- _YOUR GOAL_
Using the listing below, retype exactly the lines starting at the one with "ডিজিটাল মুদ্রা ক্রিপ্টোকারেন্সির" and ending at the one with "What is Bitcoin Address?", and include both.
DATA IN THIS EXERCISE: Begin
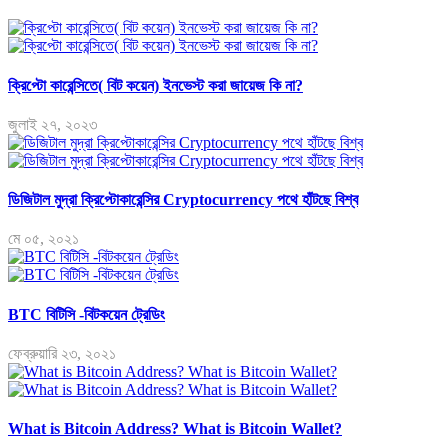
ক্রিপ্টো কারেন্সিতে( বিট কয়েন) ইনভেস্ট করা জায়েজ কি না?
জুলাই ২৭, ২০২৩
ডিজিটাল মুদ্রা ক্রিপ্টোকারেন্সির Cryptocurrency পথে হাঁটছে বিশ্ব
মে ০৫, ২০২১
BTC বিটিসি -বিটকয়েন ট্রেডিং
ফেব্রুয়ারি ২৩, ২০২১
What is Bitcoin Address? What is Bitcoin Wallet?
DATA IN THIS EXERCISE: End
DATA IN THIS EXERCISE: Begin
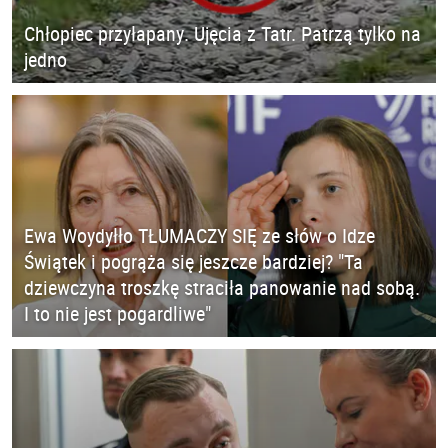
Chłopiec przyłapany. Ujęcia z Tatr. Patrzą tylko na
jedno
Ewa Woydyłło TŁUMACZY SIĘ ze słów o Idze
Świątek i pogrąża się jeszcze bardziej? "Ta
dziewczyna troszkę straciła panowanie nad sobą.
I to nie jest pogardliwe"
DATA IN THIS EXERCISE: End
- _RESULT OF THIS TASK_
ডিজিটাল মুদ্রা ক্রিপ্টোকারেন্সির Cryptocurrency পথে হাঁটছে বিশ্ব
মে ০৫, ২০২১
BTC বিটিসি -বিটকয়েন ট্রেডিং
ফেব্রুয়ারি ২৩, ২০২১
What is Bitcoin Address? What is Bitcoin Wallet?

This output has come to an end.